Le Cabinet conseille actuellement une commune se trouvant confrontée à un édifice menaçant ruine et risque l'effondrement sur la voie publique. 

Un arrêté de péril imminent a été pris dans un premier temps. Après une expertise réalisée suite à une saisine en référé du Tribunal administratif (seule démarche rapide de la procédure de péril), le propriétaire a été mis en demeure de réaliser des travaux nécessaires en urgence. Ce dernier n'a pas donné signe de vie. Le délai de cette mise en demeure est d'un mois minimum. L'arrêté peut, en outre, être attaqué devant les juridictions administratives. 

La commune avait mis en place des mesures se limitant à murer les ouvertures, bloquer l'accès au bâtiment et dévier la circulation piétonne sur le trottoir bordant le bâtiment (seules mesures possibles à ce stade).

A défaut de mesures prises par le propriétaire, la commune a pris un arrêté de péril ordinaire. Le délai de réalisation des travaux est de minimum un mois, sauf recours en annulation. 

Aucune réponse du propriétaire, qui n'a pas même daigné retirer le recommandé. 

Une nouvelle mise en demeure d'un mois minimum doit alors être notifiée au propriétaire, bien qu'il n'y ait aucune chance que ce dernier se manifeste. 

A l'issue de ce délai, la commune peut faire exécuter d'office les travaux nécessaires ou demander, en référé au juge judiciaire, l'autorisation de démolir l'immeuble et consolider les immeubles voisins (habités). 

Bien que ces travaux ou la démolition soient à la charge du propriétaire, il est possible que ce dernier soit insolvable ou simplement introuvable au moment du recouvrement des créances (le bien fondé de ces créances peut par ailleurs être contesté devant le Tribunal administratif, ce qui interrompt les actes de poursuites. Ces dernières peuvent être contestées devant le Juge de l'exécution). 

C'est pourquoi la collectivité dispose d'un privilège immobilier, plaçant sa créance en priorité sur toutes les autres. 

Elle doit alors faire publier les arrêtés au service de la publicité foncière ainsi que les actes de recouvrement pour une future saisie du bien pour espérer se rembourser des frais de travaux ou de démolition. 

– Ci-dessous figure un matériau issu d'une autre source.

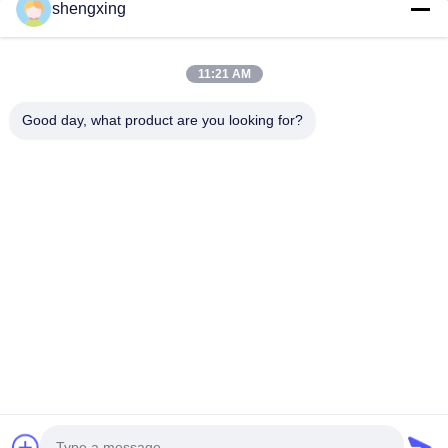
shengxing
86-028-6118-1606
Johnzhu@farmrob.com
11:21 AM
บ้าน
สินค้า
วิดีโอ
รายการ VR
เกี่ยวกับเรา
ทัวร์โรงงาน
การควบคุมคุณภาพ
ติดต่อเรา
ข่าว
Good day, what product are you looking for?
แผนผังเว็บไซต์
นโยบายความเป็นส่วนตัว
© 2026 Sichuan Shengxing Intelligent Technology Group Co., Ltd.. All Rights
Reserved.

La procédure de publication de ces actes est également complexe (demande de renseignement, puis publication selon les formulaires Cerfa dédiés). 

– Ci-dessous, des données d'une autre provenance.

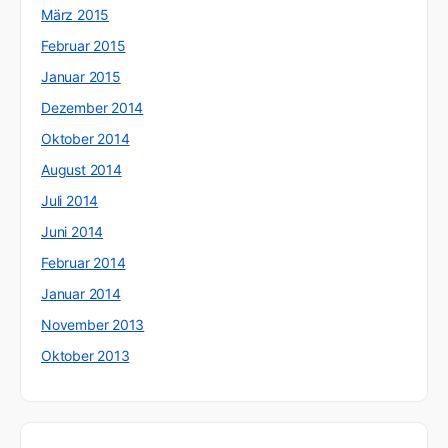
März 2015
Februar 2015
Januar 2015
Dezember 2014
Oktober 2014
August 2014
Juli 2014
Juni 2014
Februar 2014
Januar 2014
November 2013
Oktober 2013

Pendant ce temps, la toiture, les cheminées et des parties de la façade risquent de chuter sur la voie publique. Le mouvement de l'immeuble endommage, en outre, les immeubles voisins. 

Cette procédure prévue aux article L511-1 et suivants du Code de la construction et de l'habitation est donc particulièrement mal adaptée à l'urgence de la situation. La collectivité n'a que très peu de marge de manœuvre et les risques contentieux sont lourds. 

Le Parlement devrait se pencher sérieusement sur ces procédures, tout en maintenant des garanties relatives au droit de propriété des propriétaires des biens dégradés.